Some of us are so good at ignoring difficulties that we don’t even know when there is a problem! Sometimes, it’s an adult who first points out the problem and encourages us to get help. Other times, however, parents and teachers downplay some pretty important signs. They might go down the wrong path, maybe saying you’re looking for attention, or you’re not working hard enough, or you’re making life hard for them, when that’s not your reality at all.
You know yourself best, and deep down, you know when things are good for you and when they’re not. Children’s Mental Health Services is about helping you through those times when things are bumpy, weird, or downright scary.
You don’t need to diagnose yourself, or even know much about what’s bothering you: it’s enough to know that you simply want to talk to a counsellor. Then it’s the counsellor’s job to talk with you in a way that sorts out what’s going on, what the main problem is, and what to do about it.
Maybe this isn’t even about you, but it’s someone you know and care about. Sometimes that’s the hardest situation of all – you can see the problem because you’re on the outside, but your friend or family member has no worries, apparently. Or perhaps you’re getting the brunt of the other person’s problems, and you feel helpless and confused.

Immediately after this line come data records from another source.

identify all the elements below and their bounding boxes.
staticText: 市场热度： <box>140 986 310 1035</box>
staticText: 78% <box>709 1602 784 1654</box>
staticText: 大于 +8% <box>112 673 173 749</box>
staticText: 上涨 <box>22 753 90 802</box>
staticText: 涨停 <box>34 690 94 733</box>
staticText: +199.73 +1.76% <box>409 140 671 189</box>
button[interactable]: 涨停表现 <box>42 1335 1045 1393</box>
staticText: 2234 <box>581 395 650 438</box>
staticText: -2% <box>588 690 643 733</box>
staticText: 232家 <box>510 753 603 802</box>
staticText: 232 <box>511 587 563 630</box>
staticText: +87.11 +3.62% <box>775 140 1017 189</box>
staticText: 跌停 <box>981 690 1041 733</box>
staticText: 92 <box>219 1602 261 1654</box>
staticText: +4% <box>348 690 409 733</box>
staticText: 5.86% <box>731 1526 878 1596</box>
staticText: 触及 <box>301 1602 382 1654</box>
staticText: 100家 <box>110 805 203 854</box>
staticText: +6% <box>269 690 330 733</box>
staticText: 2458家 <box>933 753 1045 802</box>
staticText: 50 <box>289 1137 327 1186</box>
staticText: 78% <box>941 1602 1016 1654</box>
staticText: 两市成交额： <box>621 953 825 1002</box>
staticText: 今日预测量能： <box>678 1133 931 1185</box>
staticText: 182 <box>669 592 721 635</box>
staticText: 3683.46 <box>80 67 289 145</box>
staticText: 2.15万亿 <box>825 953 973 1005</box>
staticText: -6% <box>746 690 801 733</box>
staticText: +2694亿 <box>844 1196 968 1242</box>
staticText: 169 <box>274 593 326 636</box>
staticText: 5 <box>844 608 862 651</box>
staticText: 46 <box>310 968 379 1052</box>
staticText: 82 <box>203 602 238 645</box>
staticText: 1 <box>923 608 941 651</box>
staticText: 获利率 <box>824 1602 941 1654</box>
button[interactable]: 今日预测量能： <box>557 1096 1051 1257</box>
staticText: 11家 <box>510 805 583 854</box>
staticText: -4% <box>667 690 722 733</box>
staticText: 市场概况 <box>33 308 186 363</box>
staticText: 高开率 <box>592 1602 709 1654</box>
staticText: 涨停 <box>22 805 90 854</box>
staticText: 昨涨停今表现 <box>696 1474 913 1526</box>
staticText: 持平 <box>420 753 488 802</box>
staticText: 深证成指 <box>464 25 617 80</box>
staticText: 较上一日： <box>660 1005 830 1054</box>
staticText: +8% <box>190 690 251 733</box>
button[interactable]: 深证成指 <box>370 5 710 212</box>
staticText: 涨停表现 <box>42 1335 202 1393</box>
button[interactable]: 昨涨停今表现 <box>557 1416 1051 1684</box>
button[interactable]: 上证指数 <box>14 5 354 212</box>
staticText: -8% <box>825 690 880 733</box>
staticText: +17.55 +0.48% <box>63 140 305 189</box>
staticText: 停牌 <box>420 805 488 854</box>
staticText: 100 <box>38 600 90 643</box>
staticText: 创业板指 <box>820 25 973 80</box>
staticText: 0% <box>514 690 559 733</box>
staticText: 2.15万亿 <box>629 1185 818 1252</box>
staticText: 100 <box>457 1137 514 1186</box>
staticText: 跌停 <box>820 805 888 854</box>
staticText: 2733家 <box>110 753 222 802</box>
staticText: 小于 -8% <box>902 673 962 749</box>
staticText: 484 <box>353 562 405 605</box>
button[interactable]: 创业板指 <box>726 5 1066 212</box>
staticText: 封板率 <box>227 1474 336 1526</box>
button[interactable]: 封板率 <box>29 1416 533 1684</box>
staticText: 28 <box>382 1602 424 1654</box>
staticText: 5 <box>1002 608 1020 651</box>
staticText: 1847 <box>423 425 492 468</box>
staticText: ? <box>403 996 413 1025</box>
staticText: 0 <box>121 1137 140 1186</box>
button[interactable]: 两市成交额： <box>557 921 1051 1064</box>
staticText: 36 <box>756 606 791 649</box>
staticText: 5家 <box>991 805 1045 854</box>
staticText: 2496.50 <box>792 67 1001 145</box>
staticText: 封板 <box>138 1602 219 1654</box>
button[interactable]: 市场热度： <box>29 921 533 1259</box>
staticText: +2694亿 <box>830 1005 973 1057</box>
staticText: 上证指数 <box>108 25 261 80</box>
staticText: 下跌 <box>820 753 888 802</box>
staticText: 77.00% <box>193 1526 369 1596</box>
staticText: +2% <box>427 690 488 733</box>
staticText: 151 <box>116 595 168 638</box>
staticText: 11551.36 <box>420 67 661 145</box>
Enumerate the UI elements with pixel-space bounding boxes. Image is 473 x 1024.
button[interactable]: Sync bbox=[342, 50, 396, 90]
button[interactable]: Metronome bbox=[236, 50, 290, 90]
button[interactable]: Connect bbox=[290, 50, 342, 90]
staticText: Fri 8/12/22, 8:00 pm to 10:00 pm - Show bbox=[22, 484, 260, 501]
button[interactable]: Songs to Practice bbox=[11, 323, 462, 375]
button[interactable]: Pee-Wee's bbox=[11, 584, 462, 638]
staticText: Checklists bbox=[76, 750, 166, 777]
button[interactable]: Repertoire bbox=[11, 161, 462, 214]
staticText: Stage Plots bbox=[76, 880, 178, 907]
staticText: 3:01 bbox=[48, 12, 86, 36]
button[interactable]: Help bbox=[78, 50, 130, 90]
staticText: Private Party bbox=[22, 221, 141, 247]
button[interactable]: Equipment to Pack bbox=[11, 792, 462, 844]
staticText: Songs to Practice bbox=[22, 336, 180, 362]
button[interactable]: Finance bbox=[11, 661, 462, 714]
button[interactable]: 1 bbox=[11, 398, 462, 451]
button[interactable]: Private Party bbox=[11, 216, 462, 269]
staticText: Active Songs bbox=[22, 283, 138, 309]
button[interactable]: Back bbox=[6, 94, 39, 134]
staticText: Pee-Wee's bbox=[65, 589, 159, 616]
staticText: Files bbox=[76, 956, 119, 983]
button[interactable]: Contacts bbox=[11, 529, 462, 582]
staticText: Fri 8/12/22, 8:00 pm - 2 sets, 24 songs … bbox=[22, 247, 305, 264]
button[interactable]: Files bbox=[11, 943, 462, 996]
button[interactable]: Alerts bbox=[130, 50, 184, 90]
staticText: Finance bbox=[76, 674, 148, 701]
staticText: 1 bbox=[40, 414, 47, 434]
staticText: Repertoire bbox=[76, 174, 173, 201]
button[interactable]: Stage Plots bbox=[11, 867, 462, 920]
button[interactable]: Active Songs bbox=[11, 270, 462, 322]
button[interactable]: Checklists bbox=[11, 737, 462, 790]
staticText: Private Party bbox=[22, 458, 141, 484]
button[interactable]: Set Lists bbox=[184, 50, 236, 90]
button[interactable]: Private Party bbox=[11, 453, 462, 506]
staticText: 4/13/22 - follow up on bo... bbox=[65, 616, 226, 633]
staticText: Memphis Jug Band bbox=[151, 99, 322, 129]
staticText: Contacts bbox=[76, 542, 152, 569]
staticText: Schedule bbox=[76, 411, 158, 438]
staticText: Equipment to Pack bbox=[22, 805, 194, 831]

Other people’s problems can pretty quickly become our problem and cause huge stress for us. Maybe you’re worrying about a friend who’s acting strangely or seems depressed, a parent who’s drinking too much, or a boyfriend or girlfriend who’s always angry or freaking out. Whatever the situation, a counsellor is here for guidance and support. Sometimes, it might be possible to for you to talk tactfully with your family member or friend about your concern, and suggest that you could go to see a counsellor together.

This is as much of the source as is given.